RE: Bug in TopFieldCollector?

Posted by Uwe Schindler <uw...@thetaphi.de>.
Why not call IndexSearcher.getIndexReader().getSequentialSubReaders() (see
http://hudson.zones.apache.org/hudson/job/Lucene-trunk/javadoc/all/org/apach
e/lucene/index/IndexReader.html). Its public and documented as this:

 

public
<http://hudson.zones.apache.org/hudson/job/Lucene-trunk/javadoc/all/org/apac
he/lucene/index/IndexReader.html> IndexReader[] getSequentialSubReaders()

 

Expert: returns the sequential sub readers that this reader is logically
composed of. For example, IndexSearcher uses this API to drive searching by
one sub reader at a time. If this reader is not composed of sequential child
readers, it should return null. If this method returns an empty array, that
means this reader is a null reader (for example a MultiReader that has no
sub readers). 

NOTE: for a MultiSegmentReader, which is obtained by
<http://hudson.zones.apache.org/hudson/job/Lucene-trunk/javadoc/all/org/apac
he/lucene/index/IndexReader.html#open(java.lang.String)>
open(java.lang.String) when the index has more than one segment, you should
not use the sub-readers returned by this method to make any changes
(setNorm, deleteDocument, etc.). Doing so will likely lead to index
corruption. Use the parent reader instead. 

 

You only have the problem to replicate the code that gathers the subreaders
of the subreaders itself recursively.

 

Uwe

-----
Uwe Schindler
H.-H.-Meier-Allee 63, D-28213 Bremen
http://www.thetaphi.de
eMail: uwe@thetaphi.de

  _____  

From: Shai Erera [mailto:serera@gmail.com] 
Sent: Monday, March 30, 2009 10:20 AM
To: java-dev@lucene.apache.org
Subject: Re: Bug in TopFieldCollector?

 

Already did !

Another question - I think we somehow broke TopFieldCollector ...
Previously, in TopFieldDocCollector, it accepted an IndexReader as a
parameter, and now it requires IndexReader[], which is called subReaders.
Calling the 'fast' search methods with Sort has no problem obtaining that
IndexReader[] (and sort it), but how would someone use TopFieldCollector w/o
calling the appropriate Searcher methods?

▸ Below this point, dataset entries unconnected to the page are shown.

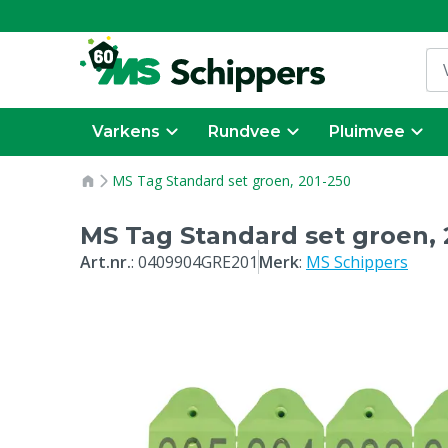
Varkens
Rundvee
Pluimvee
MS Tag Standard set groen, 201-250
MS Tag Standard set groen, 
Art.nr.
:
0409904GRE201
Merk
:
MS Schippers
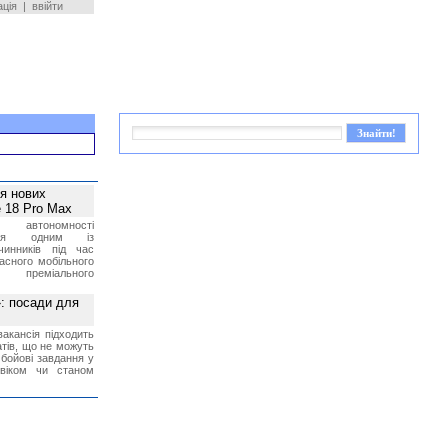
ація
|
ввійти
ея нових
 18 Pro Max
 автономності
ться одним із
чинників під час
асного мобільного
 преміального
»: посади для
акансія підходить
тів, що не можуть
бойові завдання у
 віком чи станом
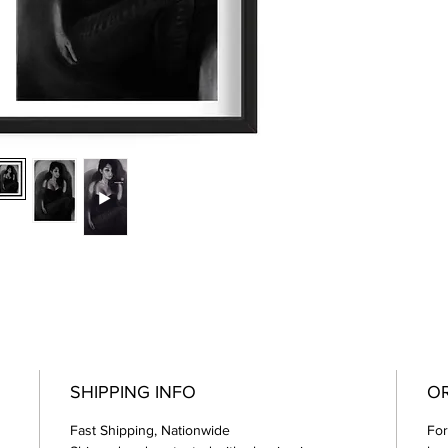
SHIPPING INFO
OR
Fast Shipping, Nationwide
For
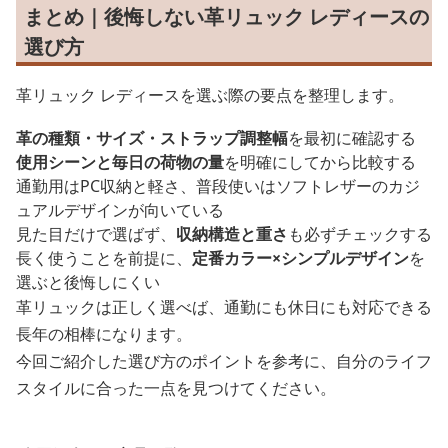
まとめ｜後悔しない革リュック レディースの
選び方
革リュック レディースを選ぶ際の要点を整理します。
革の種類・サイズ・ストラップ調整幅
を最初に確認する
使用シーンと毎日の荷物の量
を明確にしてから比較する
通勤用はPC収納と軽さ、普段使いはソフトレザーのカジ
ュアルデザインが向いている
見た目だけで選ばず、
収納構造と重さ
も必ずチェックする
長く使うことを前提に、
定番カラー×シンプルデザイン
を
選ぶと後悔しにくい
革リュックは正しく選べば、通勤にも休日にも対応できる
長年の相棒になります。
今回ご紹介した選び方のポイントを参考に、自分のライフ
スタイルに合った一点を見つけてください。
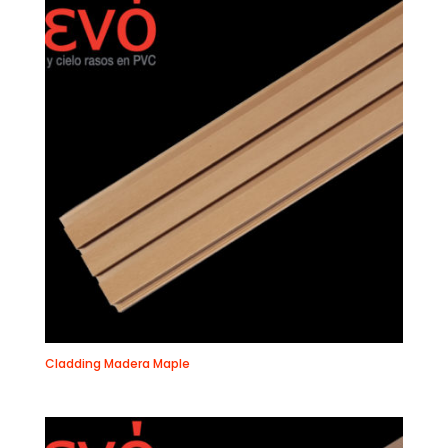
Cladding Madera Maple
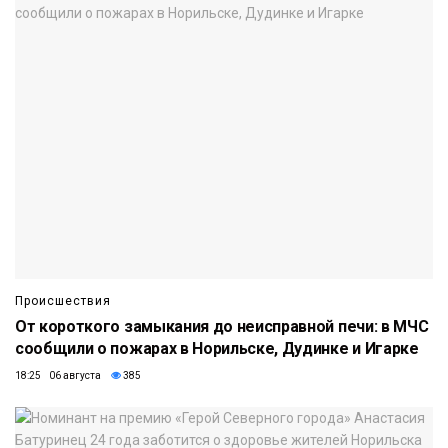
Происшествия
От короткого замыкания до неисправной печи: в МЧС
сообщили о пожарах в Норильске, Дудинке и Игарке
18:25 06 августа
385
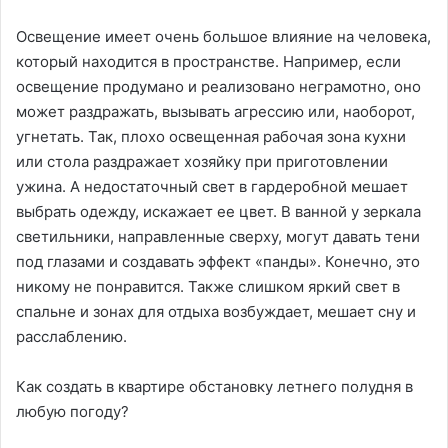
Освещение имеет очень большое влияние на человека,
который находится в пространстве. Например, если
освещение продумано и реализовано неграмотно, оно
может раздражать, вызывать агрессию или, наоборот,
угнетать. Так, плохо освещенная рабочая зона кухни
или стола раздражает хозяйку при приготовлении
ужина. А недостаточный свет в гардеробной мешает
выбрать одежду, искажает ее цвет. В ванной у зеркала
светильники, направленные сверху, могут давать тени
под глазами и создавать эффект «панды». Конечно, это
никому не понравится. Также слишком яркий свет в
спальне и зонах для отдыха возбуждает, мешает сну и
расслаблению.
Как создать в квартире обстановку летнего полудня в
любую погоду?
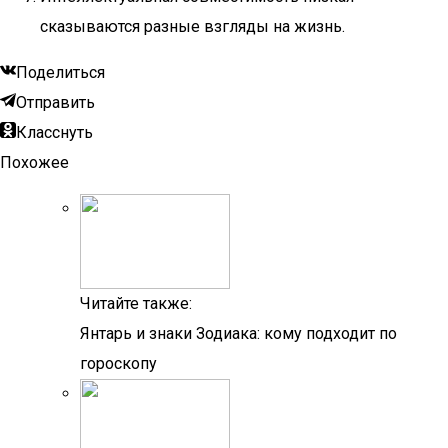
сказываются разные взгляды на жизнь.
Поделиться
Отправить
Класснуть
Похожее
Читайте также:
Янтарь и знаки Зодиака: кому подходит по
гороскопу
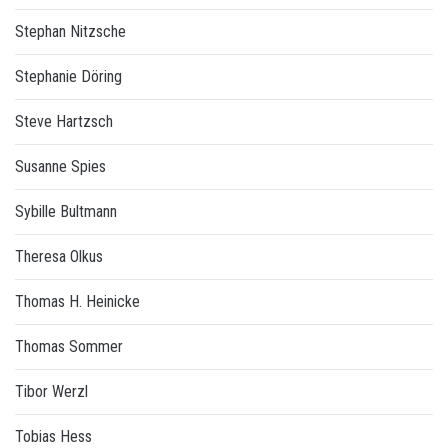
Stephan Nitzsche
Stephanie Döring
Steve Hartzsch
Susanne Spies
Sybille Bultmann
Theresa Olkus
Thomas H. Heinicke
Thomas Sommer
Tibor Werzl
Tobias Hess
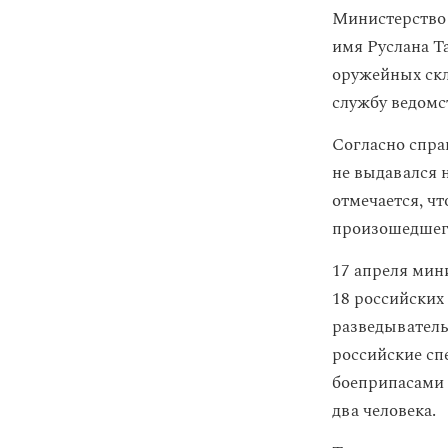
Министерство 
имя Руслана Т
оружейных скл
службу ведомс
Согласно спра
не выдавался 
отмечается, ч
произошедшег
17 апреля мин
18 российских 
разведыватель
российские сп
боеприпасами н
два человека.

For example, since all the Searcher methods pass in fillFields = true, I
wanted to use the method Searcher.search(Query, TopFieldCollector) in the
test case I wrote, which BTW looks like this:

  public void testSortWithoutFillFields() throws Exception {
    
    // There was previously a bug in TopFieldCollector when fillFields was
set
    // to false - the same doc and score was set in ScoreDoc[] array. This
test
    // asserts that if fillFields is false, the documents are set properly.
It
    // does not use Searcher's default search methods (with Sort) since all
set
    // fillFields to true.
    Sort sort = new Sort();
    int nDocs=10;
    
    TopDocsCollector tdc = new TopFieldCollector(sort, nDocs,
        new IndexReader[] { ((IndexSearcher) full).getIndexReader() },
false);
    
    full.search(new MatchAllDocsQuery(), tdc);

    ScoreDoc[] sd = tdc.topDocs().scoreDocs;
    for (int i = 1; i < sd.length; i++) {
      assertTrue(sd[i].doc != sd[i - 1].doc);
    }
  }

You'll notice that creating a TopFieldCollector now is much more complicated
and *ugly*. As a user of IndexSearcher, I can only call getIndexReader()
which returns a single IndexReader. I don't have access to gatherSubReaders
and sortSubReaders. I don't see why I should have access to them. So it
forces me to create a dummy array with a single IndexReader.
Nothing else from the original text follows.